Nardin Moadel – Schattenfeld 01–06
Die Reihe Schattenfeld 01–06 verbindet Malerei, Material und räumliche Wahrnehmung zu ausdrucksstarken Mixed-Media-Arbeiten. Farben, Strukturen und unterschiedliche Oberflächen überlagern sich zu vielschichtigen Bildräumen, die je nach Standpunkt neue Eindrücke entstehen lassen. Geprägt von ihrer Ausbildung im Objektdesign und Bühnenbild entwickelt Nardin Moadel Arbeiten, in denen Sichtbares und Verborgenes miteinander in Beziehung treten. Es entstehen Kompositionen, die zum genauen Hinsehen einladen und den Dialog zwischen Materialität, Licht und Raum erfahrbar machen.

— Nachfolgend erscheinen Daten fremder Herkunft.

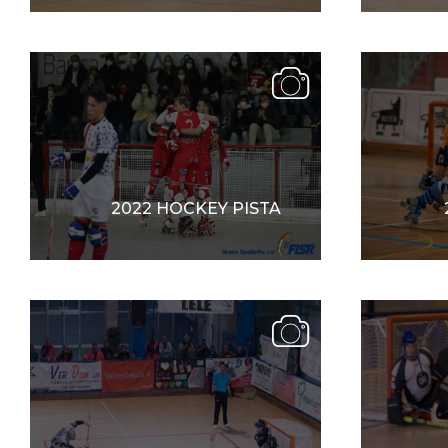
Mappa del sito
Calend
2022 HOCKEY PISTA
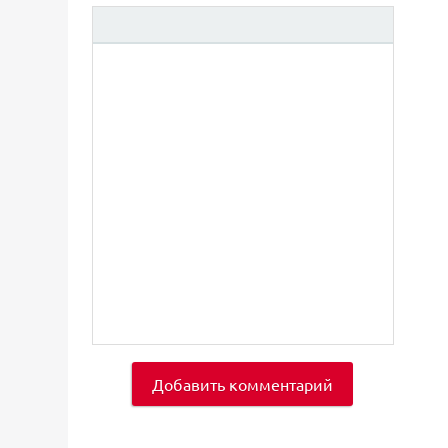
Добавить комментарий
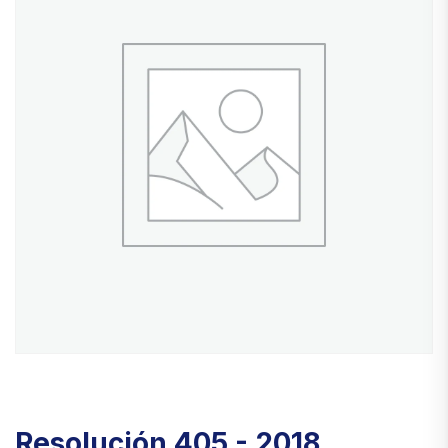
Resolución 405 - 2018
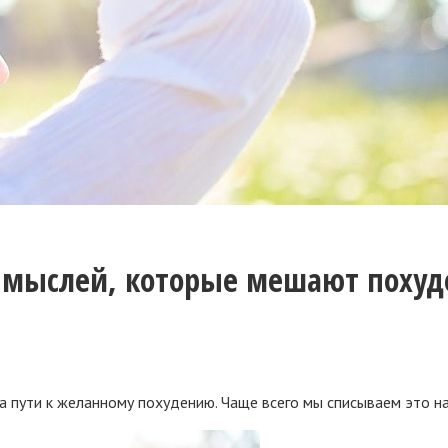
х мыслей, которые мешают похуд
 пути к желанному похудению. Чаще всего мы списываем это на 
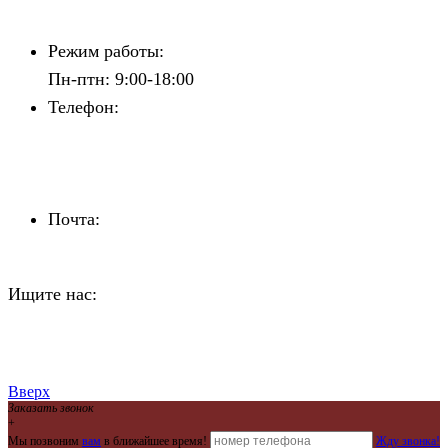
Контакты
Режим работы:
Пн-птн: 9:00-18:00
Телефон:
+7 (842) 241-81-81
+7 (960) 372-17-77
+7 (960) 372-58-27
Почта:
personal@superkadri.ru
Ищите нас:
Страница Вконтакте открывается в новом
окне
Страница Telegram открывается в новом окне
Вверх
Заказать звонок
+
Мы позвоним
вам
в ближайшее время!
Жду звонка!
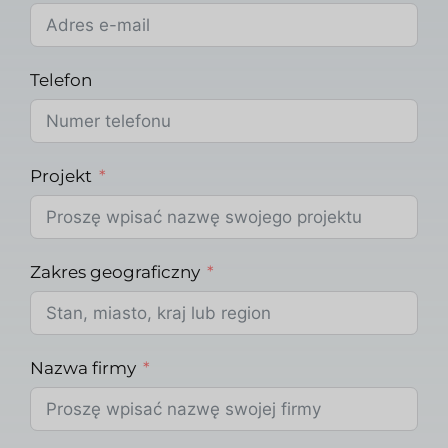
Telefon
Projekt
Zakres geograficzny
Nazwa firmy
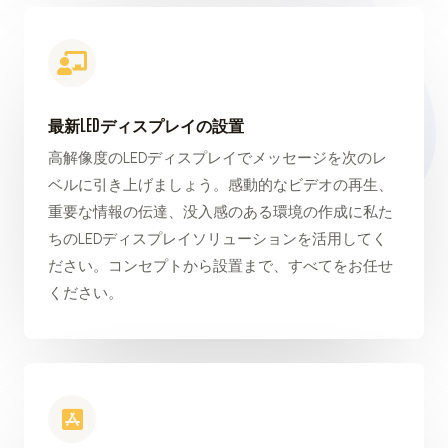
最新LEDディスプレイの設置
高解像度のLEDディスプレイでメッセージを次のレ
ベルに引き上げましょう。感動的なビデオの再生、
重要な情報の伝達、没入感のある環境の作成に私た
ちのLEDディスプレイソリューションを活用してく
ださい。コンセプトから設置まで、すべてをお任せ
ください。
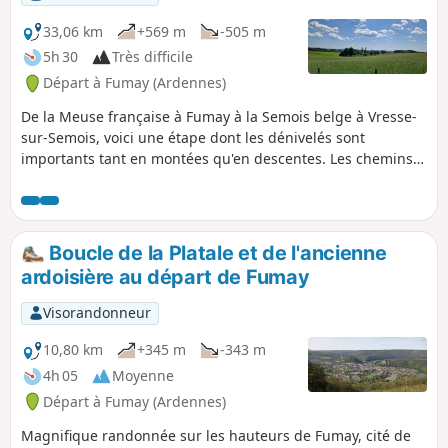
33,06 km
+569 m
-505 m
5h 30
Très difficile
Départ à Fumay (Ardennes)
De la Meuse française à Fumay à la Semois belge à Vresse-
sur-Semois, voici une étape dont les dénivelés sont
importants tant en montées qu'en descentes. Les chemins
sont très divers, allant de la route macadamisée au chemin
agricole bien noté, au chemin forestier en général en bon
état jusqu'au sentier plus ou moins bien marqué. C'est une
longue étape, fatigante par ses montées impressionnantes
Boucle de la Platale et de l'ancienne
suivies de descentes toutes aussi impressionnantes qui se
ardoisière au départ de Fumay
déroule principalement en sous-bois. L'arrivée et la fin de
l'étape est aléatoire, mon logement étant chez l'habitant.
Visorandonneur
10,80 km
+345 m
-343 m
4h 05
Moyenne
Départ à Fumay (Ardennes)
Magnifique randonnée sur les hauteurs de Fumay, cité de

Annelene Warnecke – Residual
Annelene Warnecke kombiniert Cyanotypien, fotografische Überlagerungen und Wassertransfer-Techniken zu experimentellen Bildwelten. Pflanzen und Landschaften bilden den Ausgangspunkt, werden jedoch durch Überlagerungen und Fragmentierungen in neue Zusammenhänge gesetzt. Im Mittelpunkt steht die Frage, wie Bilder Bedeutung erzeugen und weshalb manche Motive unsere Aufmerksamkeit fesseln, während andere unbeachtet bleiben. Ihre Arbeiten eröffnen einen sensiblen Blick auf verborgene Realitäten und die Mechanismen des Sehens und Bewertens.
Preview und Matinée
Den Auftakt bildet die Preview am Samstag, 4. Juli 2026, von 15 bis 20 Uhr im Rahmen der Offenen Ateliers Dortmund. Besucherinnen und Besucher sind eingeladen, die Ausstellung bereits vor der offiziellen Laufzeit zu entdecken, mit den Künstlerinnen ins Gespräch zu kommen und Einblicke in den Entstehungsprozess der Arbeiten zu erhalten.
Am Sonntag, 5. Juli 2026, um 11 Uhr findet eine Matinée mit Künstlerinnengespräch statt. Gemeinsam mit Dr. Markus Heber sprechen die Künstlerinnen über ihre Werke, ihre Arbeitsweisen und das gemeinsame Ausstellungskonzept. Im Anschluss kann die Ausstellung bis 18 Uhr im Rahmen der Offenen Ateliers besucht werden.
Parallel zu Veiled Worlds präsentieren Johannes Schriek und Claudia Quick im Obergeschoss des Atelierhauses Arbeiten zum Thema „Shrouded Realities“.
Alle Infos auf einen Blick
Ausstellung: 4. Juli bis 3. August 2026
Preview: Samstag, 4. Juli 2026, 15 - 20 Uhr
Matinée mit Künstlerinnengespräch: Sonntag, 5. Juli 2026, 11 Uhr
Öffnungszeiten:
4. Juli: 15 - 20 Uhr
5. Juli: 11 - 18 Uhr
anschließend montags und dienstags 12 - 14 Uhr sowie sonntags 11 - 13 Uhr
Ort:
Kunstort Ruhr
Humboldtstraße 47
44137 Dortmund
Der different e.V. unterstützt die Vorbereitung und Durchführung der Ausstellung. Die Ausstellung sowie der different e.V. werden vom Kulturbüro der Stadt Dortmund gefördert.